* What to work on *
Find, in the records below, the line that contains "Refer Friends for Up to" and the line that contains "yamaha-resumes-assembly-in-pakistan/ … Yamaha". Copy those two lines and everything between them exactly, but not the pictures.
○ ○ ○ ○ ○ ○ ○
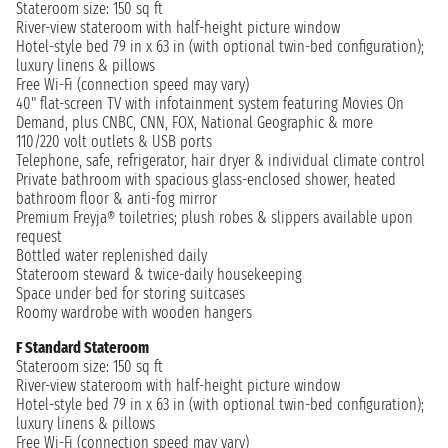
Stateroom size: 150 sq ft
River-view stateroom with half-height picture window
Hotel-style bed 79 in x 63 in (with optional twin-bed configuration);
luxury linens & pillows
Free Wi-Fi (connection speed may vary)
40" flat-screen TV with infotainment system featuring Movies On
Demand, plus CNBC, CNN, FOX, National Geographic & more
110/220 volt outlets & USB ports
Telephone, safe, refrigerator, hair dryer & individual climate control
Private bathroom with spacious glass-enclosed shower, heated
bathroom floor & anti-fog mirror
Premium Freyja® toiletries; plush robes & slippers available upon
request
Bottled water replenished daily
Stateroom steward & twice-daily housekeeping
Space under bed for storing suitcases
Roomy wardrobe with wooden hangers
F Standard Stateroom
Stateroom size: 150 sq ft
River-view stateroom with half-height picture window
Hotel-style bed 79 in x 63 in (with optional twin-bed configuration);
luxury linens & pillows
Free Wi-Fi (connection speed may vary)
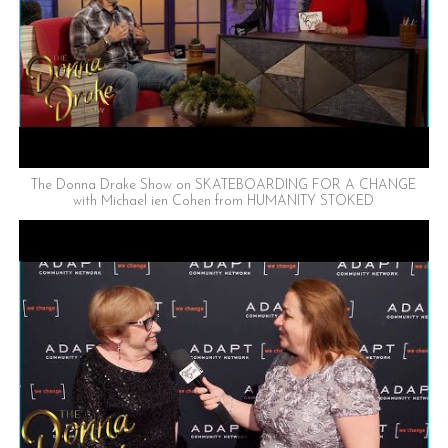
The Donna Drake Show on SKATEBOARDING FOR A CHANGE
with Michael ien Cohen from HUMANITY STOKED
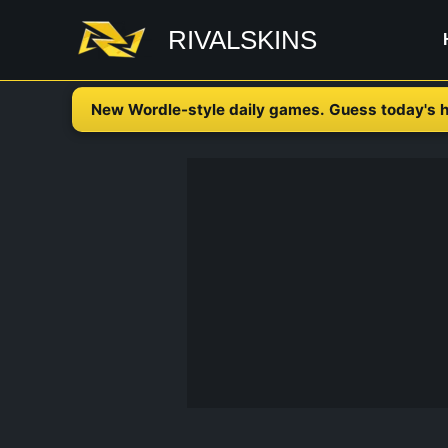
Skip
RIVALSKINS
to
content
New Wordle-style daily games. Guess today's h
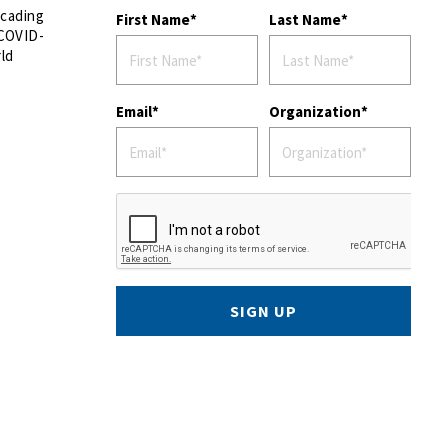
scading
First Name
Last Name
 COVID-
rld
Email
Organization
SIGN UP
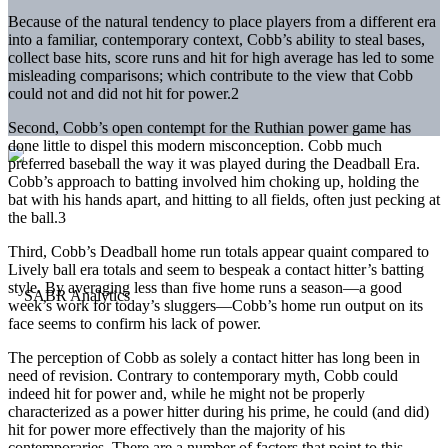
Because of the natural tendency to place players from a different era
into a familiar, contemporary context, Cobb’s ability to steal bases,
collect base hits, score runs and hit for high average has led to some
misleading comparisons; which contribute to the view that Cobb
could not and did not hit for power.2
Second, Cobb’s open contempt for the Ruthian power game has
done little to dispel this modern misconception. Cobb much
preferred baseball the way it was played during the Deadball Era.
Cobb’s approach to batting involved him choking up, holding the
bat with his hands apart, and hitting to all fields, often just pecking at
the ball.3
Third, Cobb’s Deadball home run totals appear quaint compared to
Lively ball era totals and seem to bespeak a contact hitter’s batting
style. By averaging less than five home runs a season—a good
week’s work for today’s sluggers—Cobb’s home run output on its
face seems to confirm his lack of power.
The perception of Cobb as solely a contact hitter has long been in
need of revision. Contrary to contemporary myth, Cobb could
indeed hit for power and, while he might not be properly
characterized as a power hitter during his prime, he could (and did)
hit for power more effectively than the majority of his
contemporaries. There are a number of factors that point to this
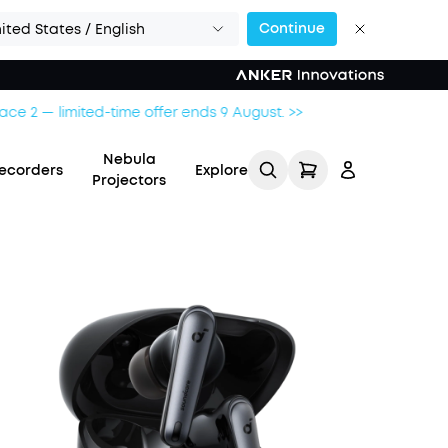
Continue
ited States / English
Nebula
ecorders
Explore
Projectors
Log in
Track My Order
Refer Friends for Up to
$80 Per Referral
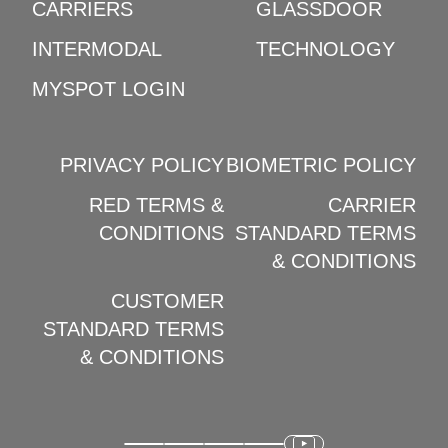
CARRIERS
GLASSDOOR
INTERMODAL
TECHNOLOGY
MYSPOT LOGIN
PRIVACY POLICY
BIOMETRIC POLICY
RED TERMS &
CARRIER
CONDITIONS
STANDARD TERMS
& CONDITIONS
CUSTOMER
STANDARD TERMS
& CONDITIONS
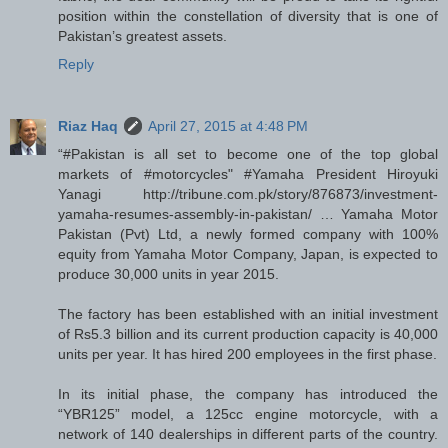
position within the constellation of diversity that is one of
Pakistan’s greatest assets.
Reply
Riaz Haq
April 27, 2015 at 4:48 PM
“#Pakistan is all set to become one of the top global
markets of #motorcycles" #Yamaha President Hiroyuki
Yanagi http://tribune.com.pk/story/876873/investment-
yamaha-resumes-assembly-in-pakistan/ … Yamaha Motor
Pakistan (Pvt) Ltd, a newly formed company with 100%
equity from Yamaha Motor Company, Japan, is expected to
produce 30,000 units in year 2015.
The factory has been established with an initial investment
of Rs5.3 billion and its current production capacity is 40,000
units per year. It has hired 200 employees in the first phase.
In its initial phase, the company has introduced the
“YBR125” model, a 125cc engine motorcycle, with a
network of 140 dealerships in different parts of the country.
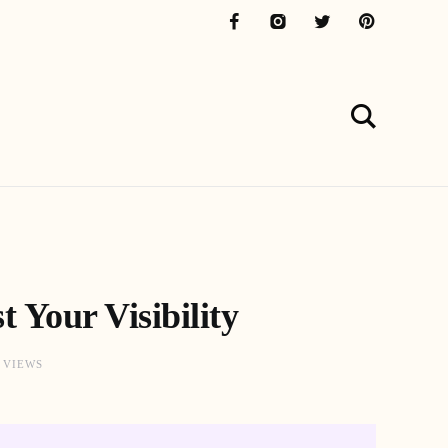
 Your Visibility
9 VIEWS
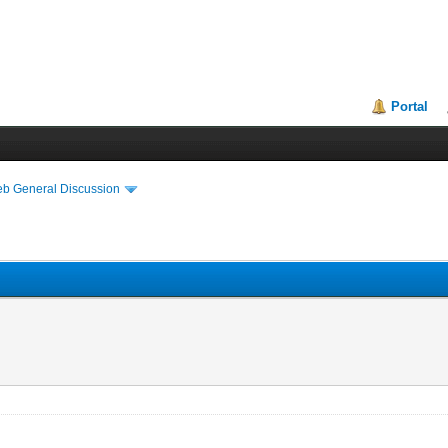
Portal
eb General Discussion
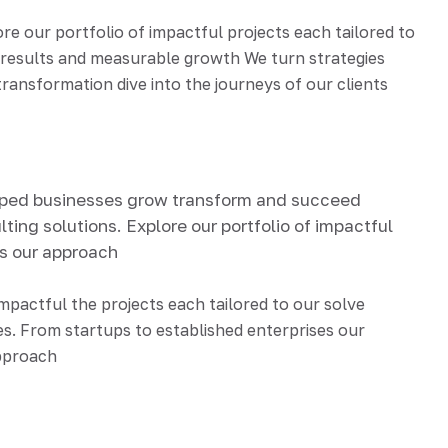
 our portfolio of impactful projects each tailored to
d results and measurable growth We turn strategies
ransformation dive into the journeys of our clients
lped businesses grow transform and succeed
ting solutions. Explore our portfolio of impactful
ds our approach
impactful the projects each tailored to our solve
s. From startups to established enterprises our
approach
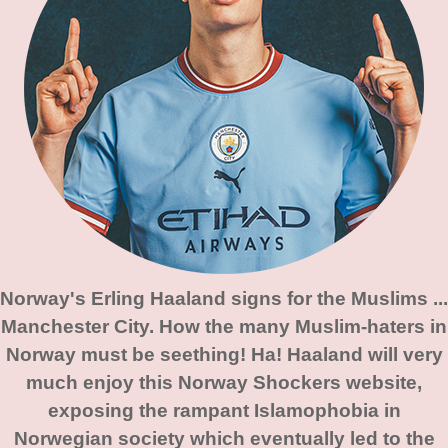
Norway's Erling Haaland signs for the Muslims ...
Manchester City. How the many Muslim-haters in
Norway must be seething! Ha! Haaland will very
much enjoy this Norway Shockers website,
exposing the rampant Islamophobia in
Norwegian society which eventually led to the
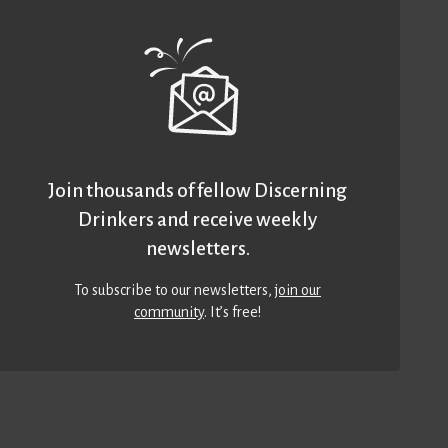
Join thousands of fellow Discerning
Drinkers and receive weekly
newsletters.
To subscribe to our newsletters,
join our
community
. It’s free!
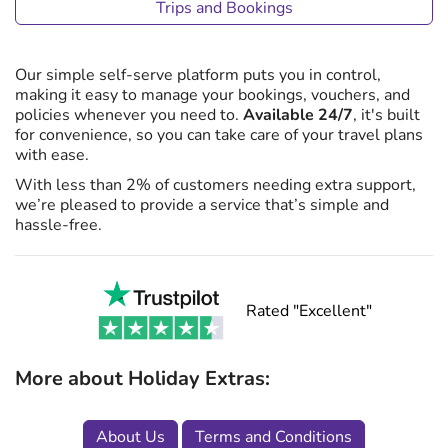
Trips and Bookings
Our simple self-serve platform puts you in control,
making it easy to manage your bookings, vouchers, and
policies whenever you need to.
Available 24/7
, it's built
for convenience, so you can take care of your travel plans
with ease.
With less than 2% of customers needing extra support,
we’re pleased to provide a service that’s simple and
hassle-free.
Rated "Excellent"
More about Holiday Extras:
About Us
Terms and Conditions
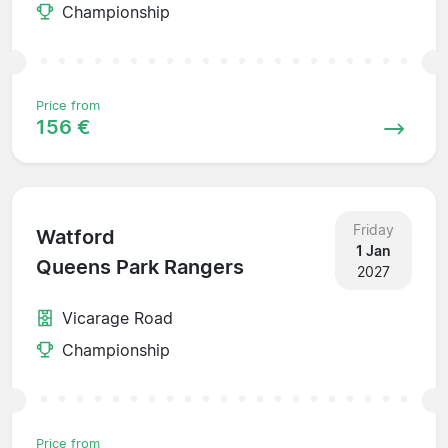
Championship
Price from
156 €
Friday
Watford
1 Jan
Queens Park Rangers
2027
Vicarage Road
Championship
Price from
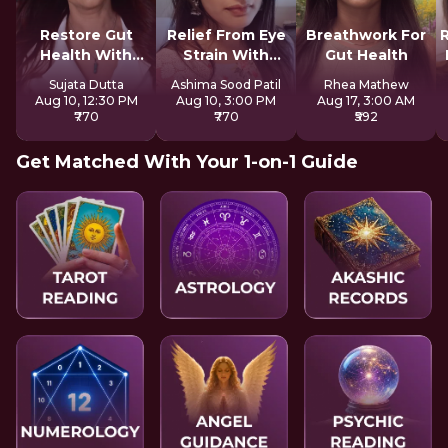
Restore Gut
Relief From Eye
Breathwork For
Health With
Strain With
Gut Health
Reiki
Tratak
Sujata Dutta
Ashima Sood Patil
Rhea Mathew
Aug 10, 12:30 PM
Aug 10, 3:00 PM
Aug 17, 3:00 AM
₹770
₹770
₹592
Get Matched With Your 1-on-1 Guide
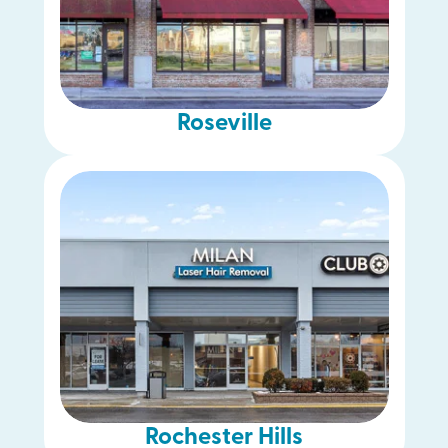
Roseville
Rochester Hills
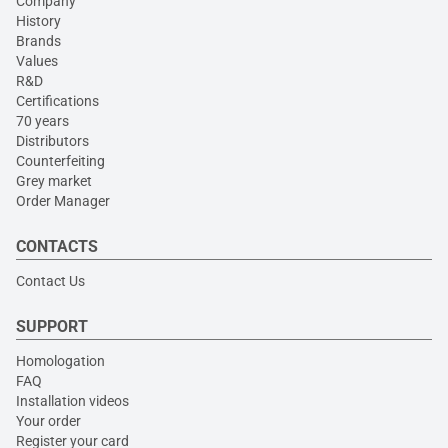
Company
History
Brands
Values
R&D
Certifications
70 years
Distributors
Counterfeiting
Grey market
Order Manager
CONTACTS
Contact Us
SUPPORT
Homologation
FAQ
Installation videos
Your order
Register your card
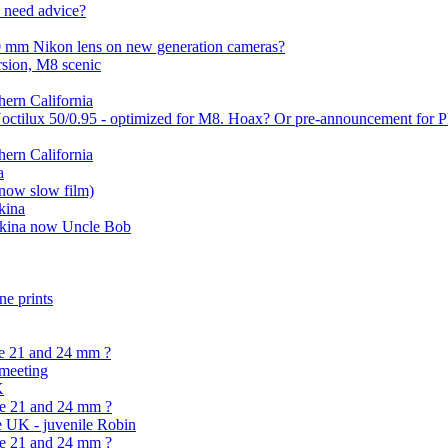
. need advice?
00 mm Nikon lens on new generation cameras?
sion, M8 scenic
ern California
Noctilux 50/0.95 - optimized for M8. Hoax? Or pre-announcement for 
ern California
a
(now slow film)
kina
tokina now Uncle Bob
ne prints
he 21 and 24 mm ?
meeting
K
he 21 and 24 mm ?
e UK - juvenile Robin
he 21 and 24 mm ?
○ ○ ○ ○ ○ ○ ○
* Answer to this task *
Refer Friends for Up to
$80 Per Referral
CARRIERS
GLASSDOOR
INTERMODAL
TECHNOLOGY
MYSPOT LOGIN
PRIVACY POLICY
BIOMETRIC POLICY
RED TERMS &
CARRIER
CONDITIONS
STANDARD TERMS
& CONDITIONS
CUSTOMER
STANDARD TERMS
& CONDITIONS
position within the constellation of diversity that is one of
Pakistan’s greatest assets.
Reply
Riaz Haq
April 27, 2015 at 4:48 PM
“#Pakistan is all set to become one of the top global
markets of #motorcycles" #Yamaha President Hiroyuki
Yanagi http://tribune.com.pk/story/876873/investment-
yamaha-resumes-assembly-in-pakistan/ … Yamaha Motor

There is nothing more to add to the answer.